(EXTRACTED RECORDS begins)
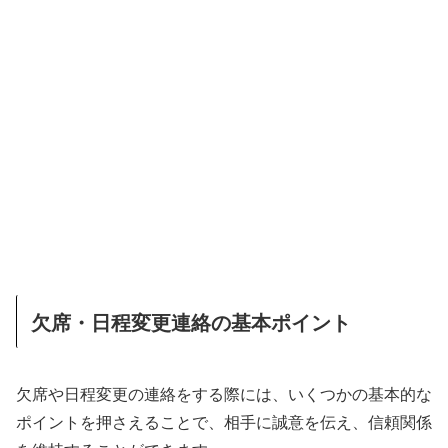
欠席・日程変更連絡の基本ポイント
欠席や日程変更の連絡をする際には、いくつかの基本的な
ポイントを押さえることで、相手に誠意を伝え、信頼関係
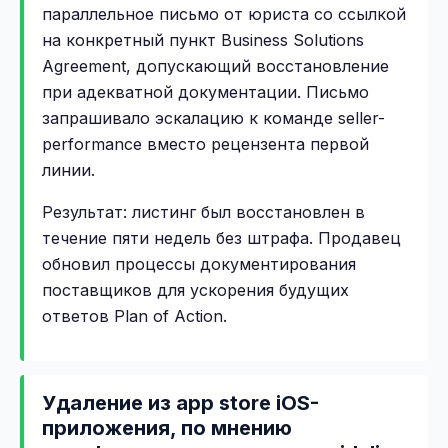
параллельное письмо от юриста со ссылкой
на конкретный пункт Business Solutions
Agreement, допускающий восстановление
при адекватной документации. Письмо
запрашивало эскалацию к команде seller-
performance вместо рецензента первой
линии.
Результат: листинг был восстановлен в
течение пяти недель без штрафа. Продавец
обновил процессы документирования
поставщиков для ускорения будущих
ответов Plan of Action.
Удаление из app store iOS-
приложения, по мнению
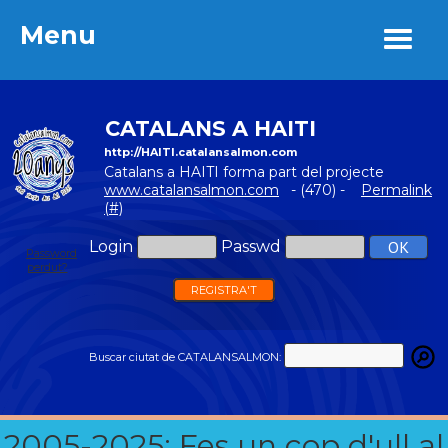
Menu
Menu
CATALANS A HAITI
http://HAITI.catalansalmon.com
Catalans a HAITI forma part del projecte
www.catalansalmon.com
- (470) -
Permalink
(#)
Login
Passwd
Password
perdut?
REGISTRA'T
Buscar ciutat de CATALANSALMON:
2005-2025: Fes un cop d'ull al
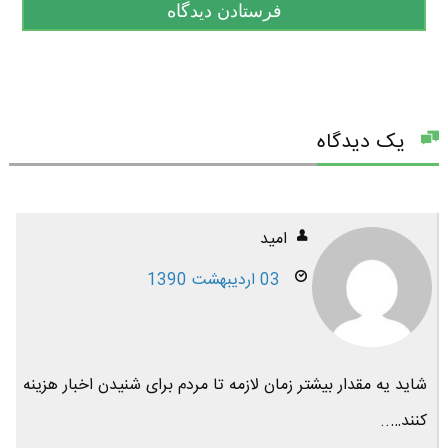
یک دیدگاه
امید
03 اردیبهشت 1390
شاید یه مقدار بیشتر زمان لازمه تا مردم برای شنیدن اخبار هزینه
کنند…..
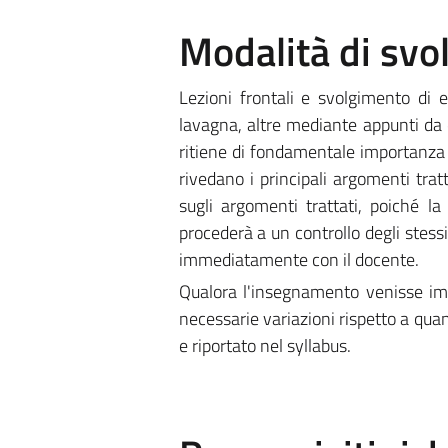
Modalità di sv
Lezioni frontali e svolgimento di e
lavagna, altre mediante appunti da d
ritiene di fondamentale importanza c
rivedano i principali argomenti trat
sugli argomenti trattati, poiché l
procederà a un controllo degli stessi
immediatamente con il docente.
Qualora l'insegnamento venisse imp
necessarie variazioni rispetto a quan
e riportato nel syllabus.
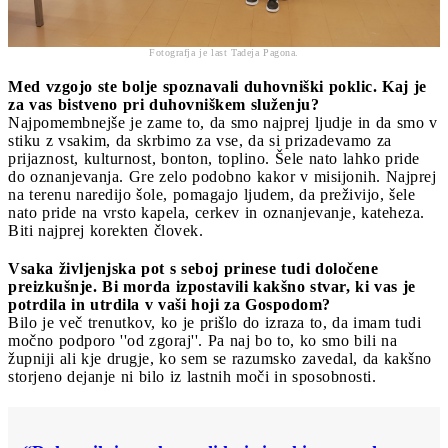
Fotografja je last Tadeja Pagona.
Med vzgojo ste bolje spoznavali duhovniški poklic. Kaj je
za vas bistveno pri duhovniškem služenju?
Najpomembnejše je zame to, da smo najprej ljudje in da smo v
stiku z vsakim, da skrbimo za vse, da si prizadevamo za
prijaznost, kulturnost, bonton, toplino. Šele nato lahko pride
do oznanjevanja. Gre zelo podobno kakor v misijonih. Najprej
na terenu naredijo šole, pomagajo ljudem, da preživijo, šele
nato pride na vrsto kapela, cerkev in oznanjevanje, kateheza.
Biti najprej korekten človek.
Vsaka življenjska pot s seboj prinese tudi določene
preizkušnje. Bi morda izpostavili kakšno stvar, ki vas je
potrdila in utrdila v vaši hoji za Gospodom?
Bilo je več trenutkov, ko je prišlo do izraza to, da imam tudi
močno podporo ''od zgoraj''. Pa naj bo to, ko smo bili na
župniji ali kje drugje, ko sem se razumsko zavedal, da kakšno
storjeno dejanje ni bilo iz lastnih moči in sposobnosti.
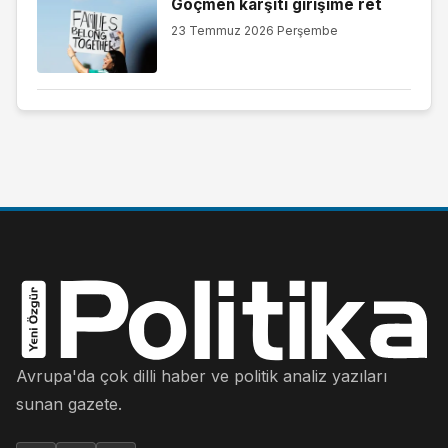
Göçmen karşıtı girişime ret
23 Temmuz 2026 Perşembe
Avrupa'da çok dilli haber ve politik analiz yazıları
sunan gazete.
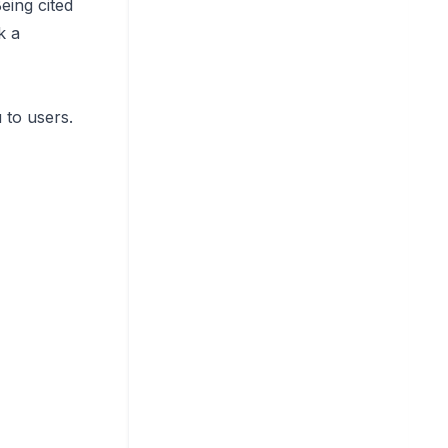
eing cited
k a
 to users.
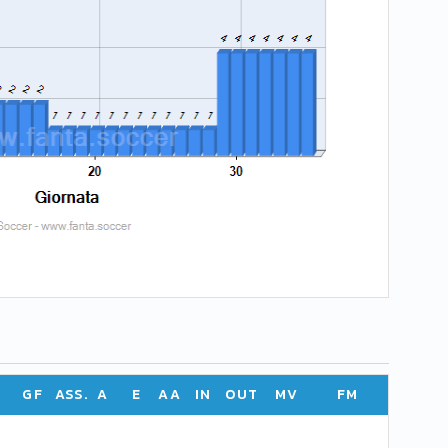
GF
ASS.
A
E
AA
IN
OUT
MV
FM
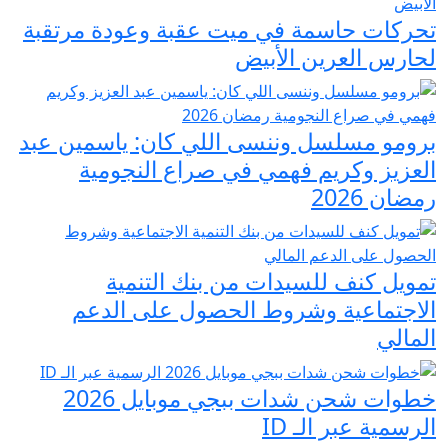
تحركات حاسمة في ميت عقبة وعودة مرتقبة
لحارس العرين الأبيض
برومو مسلسل وننسى اللي كان: ياسمين عبد
العزيز وكريم فهمي في صراع النجومية
رمضان 2026
تمويل كنف للسيدات من بنك التنمية
الاجتماعية وشروط الحصول على الدعم
المالي
خطوات شحن شدات ببجي موبايل 2026
الرسمية عبر الـ ID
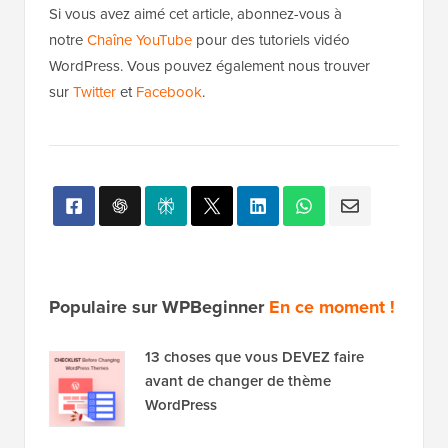
Si vous avez aimé cet article, abonnez-vous à
notre
Chaîne YouTube
pour des tutoriels vidéo
WordPress. Vous pouvez également nous trouver
sur
Twitter
et
Facebook
.
Populaire sur WPBeginner
En ce moment !
13 choses que vous DEVEZ faire
avant de changer de thème
WordPress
(EXTRACTED RECORDS ends)
• TASK TO CARRY OUT
An exact, image-free transcription of all the records above is needed.

• ANSWER TO THE PROBLEM
欠席・日程変更連絡の基本ポイント
欠席や日程変更の連絡をする際には、いくつかの基本的な
ポイントを押さえることで、相手に誠意を伝え、信頼関係
параллельное письмо от юриста со ссылкой
на конкретный пункт Business Solutions
Agreement, допускающий восстановление
при адекватной документации. Письмо
запрашивало эскалацию к команде seller-
performance вместо рецензента первой
линии.
Результат: листинг был восстановлен в
течение пяти недель без штрафа. Продавец
обновил процессы документирования
поставщиков для ускорения будущих
ответов Plan of Action.
Удаление из app store iOS-
приложения, по мнению
Menu
Menu
CATALANS A HAITI
http://HAITI.catalansalmon.com
Catalans a HAITI forma part del projecte
www.catalansalmon.com
- (470) -
Permalink
(#)
Login
Passwd
Password
perdut?
REGISTRA'T
Buscar ciutat de CATALANSALMON:
2005-2025: Fes un cop d'ull al
یک دیدگاه
امید
03 اردیبهشت 1390
شاید یه مقدار بیشتر زمان لازمه تا مردم برای شنیدن اخبار هزینه
کنند…..
Modalità di sv
Lezioni frontali e svolgimento di e
lavagna, altre mediante appunti da d
ritiene di fondamentale importanza c
rivedano i principali argomenti trat
sugli argomenti trattati, poiché l
procederà a un controllo degli stessi
immediatamente con il docente.
Qualora l'insegnamento venisse imp
necessarie variazioni rispetto a quan
e riportato nel syllabus.
Fotografja je last Tadeja Pagona.
Med vzgojo ste bolje spoznavali duhovniški poklic. Kaj je
za vas bistveno pri duhovniškem služenju?
Najpomembnejše je zame to, da smo najprej ljudje in da smo v
stiku z vsakim, da skrbimo za vse, da si prizadevamo za
prijaznost, kulturnost, bonton, toplino. Šele nato lahko pride
do oznanjevanja. Gre zelo podobno kakor v misijonih. Najprej
na terenu naredijo šole, pomagajo ljudem, da preživijo, šele
nato pride na vrsto kapela, cerkev in oznanjevanje, kateheza.
Biti najprej korekten človek.
Vsaka življenjska pot s seboj prinese tudi določene
preizkušnje. Bi morda izpostavili kakšno stvar, ki vas je
potrdila in utrdila v vaši hoji za Gospodom?
Bilo je več trenutkov, ko je prišlo do izraza to, da imam tudi
močno podporo ''od zgoraj''. Pa naj bo to, ko smo bili na
župniji ali kje drugje, ko sem se razumsko zavedal, da kakšno
storjeno dejanje ni bilo iz lastnih moči in sposobnosti.
Göçmen karşıtı girişime ret
23 Temmuz 2026 Perşembe
Avrupa'da çok dilli haber ve politik analiz yazıları
sunan gazete.
eing cited
k a
 to users.
GF
ASS.
A
E
AA
IN
OUT
MV
FM
تحركات حاسمة في ميت عقبة وعودة مرتقبة
لحارس العرين الأبيض
برومو مسلسل وننسى اللي كان: ياسمين عبد
العزيز وكريم فهمي في صراع النجومية
رمضان 2026
تمويل كنف للسيدات من بنك التنمية
الاجتماعية وشروط الحصول على الدعم
المالي
خطوات شحن شدات ببجي موبايل 2026
الرسمية عبر الـ ID
Si vous avez aimé cet article, abonnez-vous à
notre
Chaîne YouTube
pour des tutoriels vidéo
WordPress. Vous pouvez également nous trouver
sur
Twitter
et
Facebook
.
Populaire sur WPBeginner
En ce moment !
13 choses que vous DEVEZ faire
avant de changer de thème
WordPress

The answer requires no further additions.